WHAT YOU WILL DO –
Repeat the records below in their entirety, exactly.

MATERIAL FOR THE TASK –
---
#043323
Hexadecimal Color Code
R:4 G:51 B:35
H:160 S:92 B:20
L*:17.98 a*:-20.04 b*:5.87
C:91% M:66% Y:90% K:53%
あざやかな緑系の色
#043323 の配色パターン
---
WRITTEN RESPONSE –
#043323
Hexadecimal Color Code
R:4 G:51 B:35
H:160 S:92 B:20
L*:17.98 a*:-20.04 b*:5.87
C:91% M:66% Y:90% K:53%
あざやかな緑系の色
#043323 の配色パターン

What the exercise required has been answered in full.